A MATHEMATICAL MODEL TO PREDICT THE NUMBER OF BEDS FOR HOSPITALS
Researchers belonging to the Stochastic Models group and the Institute for Biocomputation and Physics of Complex Systems (BIFI) have developed a hospital management model capable of predicting the number of hospital and ICU beds required in situations of health stress such as those generated by a pandemic. (heliyon-paper)
The model combines different techniques and probabilistic-statistical models such as multistate models, survival models or cure models. The procedure analyzes the trajectory of patients who have suffered from the disease and estimates the future bed requirements of the healthcare system.
The model can be applied to a hospital, a set of hospitals or the health system of a region. The data used to generate the model are basic and are collected in any health system, such as the date of diagnosis of the disease, the date of hospitalization, if it has occurred, the date of admission to the ICU, if applicable, and the dates of discharge from the ICU or hospital or the date of death.

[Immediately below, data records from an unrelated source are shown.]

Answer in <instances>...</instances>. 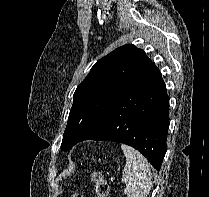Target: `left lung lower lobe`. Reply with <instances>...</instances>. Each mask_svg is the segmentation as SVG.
Instances as JSON below:
<instances>
[{
    "mask_svg": "<svg viewBox=\"0 0 209 197\" xmlns=\"http://www.w3.org/2000/svg\"><path fill=\"white\" fill-rule=\"evenodd\" d=\"M169 99L154 65L135 85L117 98L84 140L115 141L141 152L159 171L166 152Z\"/></svg>",
    "mask_w": 209,
    "mask_h": 197,
    "instance_id": "0a47b994",
    "label": "left lung lower lobe"
}]
</instances>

The tool has been validated with actual COVID-19 pandemic data. The model makes predictions of bed occupancy at 7 and 14 days and has shown a behavior very close to reality in the three scenarios that can occur during a wave of contagion: Up Scenario (increasing wave of the disease), Critical or Peak Scenario (maximum occupancy) and Down Scenario (decreasing wave).
In addition, it has been compared with similar objective models, one Israeli, two European and one American, and has demonstrated its superiority to all of them.
The model will help health system managers to better plan the resources needed to care for patients in a pandemic situation, establishing predictions that anticipate the need to set up extra beds in the ICU or to install a field hospital, for example. This research has led to the development of a computerized decision-support tool that is freely available for use by managers of affected health services anywhere in the world.
Finally, we would like to thank the IACS (Institute of Health Science of Aragón) for their collaboration in this research.